At the very end of May we saw NVIDIA’s first effort to expand Fermi beyond the $300 space with the GeForce GTX 465, a further cut-down GF100 core priced at launch at $279. Unfortunately for NVIDIA, it wasn’t even a lackluster launch – while GF100 performs quite well with most of its functional units enabled (i.e. GTX 480), disabling additional units isn’t doing the GPU any favors. Furthermore disabling those units does little to temper the chip’s high power draw – something that’s only reasonable on the higher-end cards – resulting in a card that ate a lot of power while losing to AMD’s Radeon HD 5850.
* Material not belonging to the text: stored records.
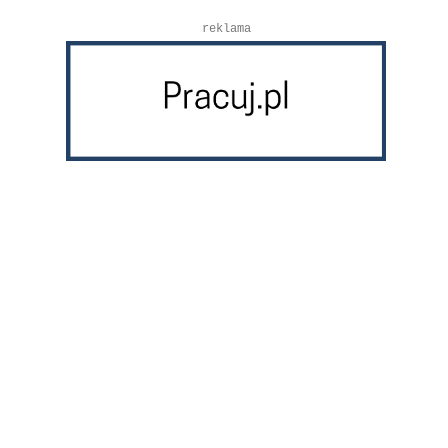
reklama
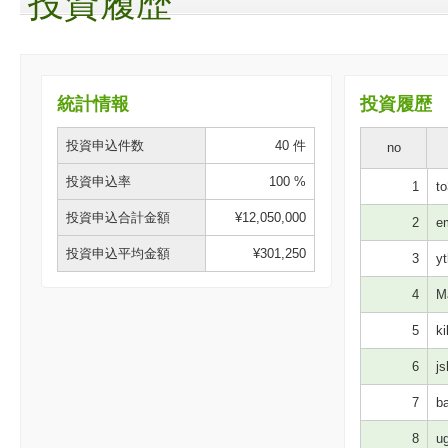
投資履歴
統計情報
投資履歴
投資申込件数
40 件
no
投資申込率
100 %
1
to
投資申込合計金額
¥12,050,000
2
em
投資申込平均金額
¥301,250
3
yt
4
Ma
5
ki
6
js
7
ba
8
ug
In short, the GTX 465 is a lesson of how you can only cut down GPU so far. NVIDIA went too far, and ended up with a part that had GTX 285 performance and GTX 470 power consumption.

Today NVIDIA is back in the saddle with something entirely new: GF104 and the GTX 460. The second member of the Fermi family is ready for its day in the sun, and in many ways it’s nothing like we expected. Designed from the start as a smaller chip than GF100, GF104 is the basis of the GTX 460 line of products which fix the GTX 465’s ills while delivering the GTX 465’s performance. It’s what the GTX 465 should have been, and it’s priced as low as $199. And as we’ll see, it’s the first NVIDIA card in a long time that we can give a glowing review for.

  GTX 480 GTX 465 GTX 460 1GB GTX 460 768MB GTX 285
Stream Processors 480 352 336 336 240
Texture Address / Filtering 60/60 44/44 56/56 56/56 80 / 80
ROPs 48 32 32 24 32
Core Clock 700MHz 607MHz 675MHz 675MHz 648MHz
Shader Clock 1401MHz 1215MHz 1350MHz 1350MHz 1476MHz
Memory Clock 924MHz (3696MHz data rate) GDDR5 802MHz (3208MHz data rate) GDDR5 900MHz (3.6GHz data rate) GDDR5 900MHz (3.6GHz data rate) GDDR5 1242MHz (2484MHz data rate) GDDR3
Memory Bus Width 384-bit 256-bit 256-bit 192-bit 512-bit
Frame Buffer 1.5GB 1GB 1GB 768MB 1GB
FP64 1/8 FP32 1/8 FP32 1/12 FP32 1/12 FP32 1/12 FP32
Transistor Count 3B 3B 1.95B 1.95B 1.4B
Manufacturing Process TSMC 40nm TSMC 40nm TSMC 40nm TSMC 40nm TSMC 55nm
Price Point $499 $249 $229 $199 N/A

GF104, the heart of the GTX 460 series being launched today, is the first waterfall part of the Fermi family. As we saw with AMD’s Radeon HD 5000 series last year and NVIDIA’s GeForce 9000 series before that, NVIDIA is in the process of taking the base GF100 design and reducing it for the construction of smaller, lower performing GPUs suitable for use in video cards at lower prices for the larger markets.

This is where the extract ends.